Cancer: a student’s battle


I’ve always been interested in writing stories and poetry about my life. Truthfully, I’ve just been looking for any way to tell my story and maybe even help others who may be going through some of the same things that I am.

It started in May.

At first, it was small: I was feeling tired a lot and I also noticed that there was a lump under my left arm. I was curious, but postponed my doctor visit, telling myself it was ingrown hair or just bad deodorant. July came around and the lump was still there, forcing me to finally consult a doctor. The doctors were just as confused, and sent me to do a biopsy. Two weeks passed, and I fell into a façade of calmness, telling myself that no news is good news.

Then the phone call came. My doctor called me into her office to give me my results. As I walked into the room, the tense, guarded look on her face made my heart drum quickly and loudly in my ears.

So many thoughts were running through my head about what she was going to tell me. Finally, after what seemed to be a million questions, she looked me in my eyes and said, “Your results showed that the lump under your arm is suspicious of Hodgkin’s Lymphoma, a cancer of the lymph nodes.”

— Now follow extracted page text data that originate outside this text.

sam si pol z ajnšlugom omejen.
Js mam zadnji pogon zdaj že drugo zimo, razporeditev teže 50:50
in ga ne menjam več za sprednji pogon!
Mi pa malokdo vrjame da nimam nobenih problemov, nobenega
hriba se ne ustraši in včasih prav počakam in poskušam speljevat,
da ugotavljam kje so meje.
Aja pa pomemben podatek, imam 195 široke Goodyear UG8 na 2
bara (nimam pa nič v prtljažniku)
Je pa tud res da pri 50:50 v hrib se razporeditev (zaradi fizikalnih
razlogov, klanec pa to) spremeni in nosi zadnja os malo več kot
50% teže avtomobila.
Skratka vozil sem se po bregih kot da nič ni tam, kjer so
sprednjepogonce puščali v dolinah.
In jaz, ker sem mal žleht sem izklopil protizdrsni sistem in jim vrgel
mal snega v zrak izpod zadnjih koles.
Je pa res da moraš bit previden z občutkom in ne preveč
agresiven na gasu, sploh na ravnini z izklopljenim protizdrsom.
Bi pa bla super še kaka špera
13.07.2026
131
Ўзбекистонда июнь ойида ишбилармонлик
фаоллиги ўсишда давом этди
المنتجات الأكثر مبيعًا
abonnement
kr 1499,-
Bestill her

I immediately started to cry. The only word that stuck to me was cancer. So many thoughts were running through my head. The doctor explained to me the details of this certain type of cancer and then she asked me to call my mother and let her know what was going on. She then said that she wanted my mother to come so she could talk to her in person. By the time my mom had arrived the next week, my entire family knew about my illness.

Family that I hadn’t heard from since freshman year suddenly appeared, and my phone rang endlessly with cousins, aunts, uncles, godparents, all calling to ask if I was alright.

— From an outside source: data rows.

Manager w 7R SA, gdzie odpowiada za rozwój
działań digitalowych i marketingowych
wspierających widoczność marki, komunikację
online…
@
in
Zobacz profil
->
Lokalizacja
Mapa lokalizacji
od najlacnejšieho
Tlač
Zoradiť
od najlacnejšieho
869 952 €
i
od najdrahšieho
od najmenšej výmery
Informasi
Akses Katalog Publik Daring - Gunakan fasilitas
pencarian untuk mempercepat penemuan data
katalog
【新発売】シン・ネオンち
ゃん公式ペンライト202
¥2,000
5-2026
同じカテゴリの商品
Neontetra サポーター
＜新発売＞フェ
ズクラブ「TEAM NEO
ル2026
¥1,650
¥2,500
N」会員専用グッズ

After a series of tests to decide what treatment I could be receiving, the doctor told me chemotherapy was the best option. The tears flooded my eyes again as I asked, ¨Will my hair fall out?” All he could offer was more uncertainty and doubt, eluding a definite answer.

The cloak of worry, frustration, confusion and anxiety that I had battled since my diagnosis, slowly festering and seething underneath my relatively calm exterior, finally surfaced and cloaked me with impenetrable, unadulterated fear as I walked into Tallahassee Memorial Hospital for my first session of chemotherapy on Friday, Sept. 24.

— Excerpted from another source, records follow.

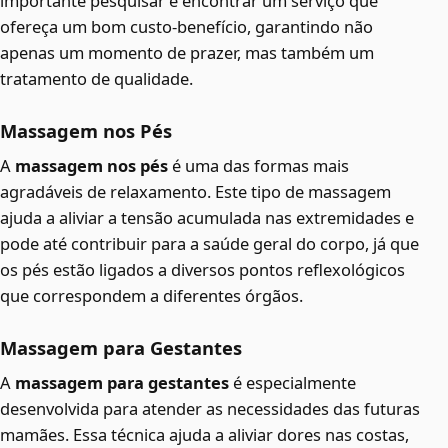
importante pesquisar e encontrar um serviço que
ofereça um bom custo-benefício, garantindo não
apenas um momento de prazer, mas também um
tratamento de qualidade.
Massagem nos Pés
A
massagem nos pés
é uma das formas mais
agradáveis de relaxamento. Este tipo de massagem
ajuda a aliviar a tensão acumulada nas extremidades e
pode até contribuir para a saúde geral do corpo, já que
os pés estão ligados a diversos pontos reflexológicos
que correspondem a diferentes órgãos.
Massagem para Gestantes
A
massagem para gestantes
é especialmente
desenvolvida para atender as necessidades das futuras
mamães. Essa técnica ajuda a aliviar dores nas costas,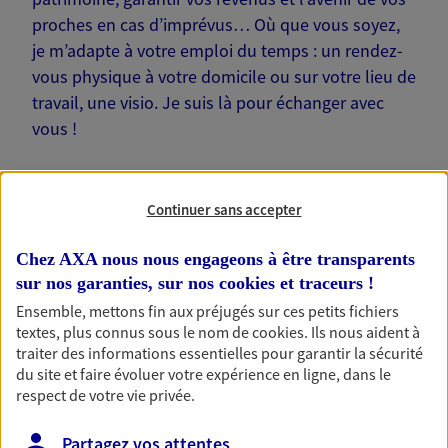
proches en cas d’imprévus… Où que vous soyez,
je m’adapte à votre emploi du temps : un rendez-
vous physique à votre domicile ou sur votre lieu de
travail, une visio. Je suis là pour échanger avec
vous !
Continuer sans accepter
Nos offres phares
Chez AXA nous nous engageons à être transparents
sur nos garanties, sur nos
cookies et traceurs
!
Ensemble, mettons fin aux préjugés sur ces petits fichiers
textes, plus connus sous le nom de
cookies
. Ils nous aident à
Épargne
traiter des informations essentielles pour garantir la sécurité
Réalisez vos projets grâce à votre épargne : achat
du site et faire évoluer votre expérience en ligne, dans le
immobilier, études des enfants ou voyage autour
respect de votre vie privée.
du monde… Épargnez à votre rythme et
simplement, selon votre profil.
Partagez vos attentes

All I could hear were the side effects that could possibly occur during my treatment drumming in my head to the rhythm of my erratic, pounding heartbeat: complications with my reproductive organs, respiratory issues, hair loss to name a few.

When I finally made it to my treatment room, there was a comfortable cushioned chair that resembled a lazy boy in the middle of the room. Seven hours imprisoned in that chair was unfathomable, but real and present.

The first hour was consumed with preparation; with the doctor explaining to me the different medicines as well as having me fill out paperwork, including consent forms. The nurse finally inserted the IV into my arm…it was starting.

I didn’t start to feel the side effects until that night. Nausea racked my body; I was throwing up constantly and my body was weak, too weak to even leave my bed.

It took four days for the symptoms to completely dissipate. My week of absence in school forced me to withdraw from school for the semester.

Even without the additional pressure of school, my life has a new set of rules and restrictions, leaving me feeling crippled.

The 180-degree turn that my life has taken makes me rely on my religion even more to provide sense and stability to my life. I’ve been praying every day. I’ve been blessed with great friends that have been looking out for me. But, I still just want it to be over. I want to go to class and worry about graduation and credits and parties and friends. I want to be me again.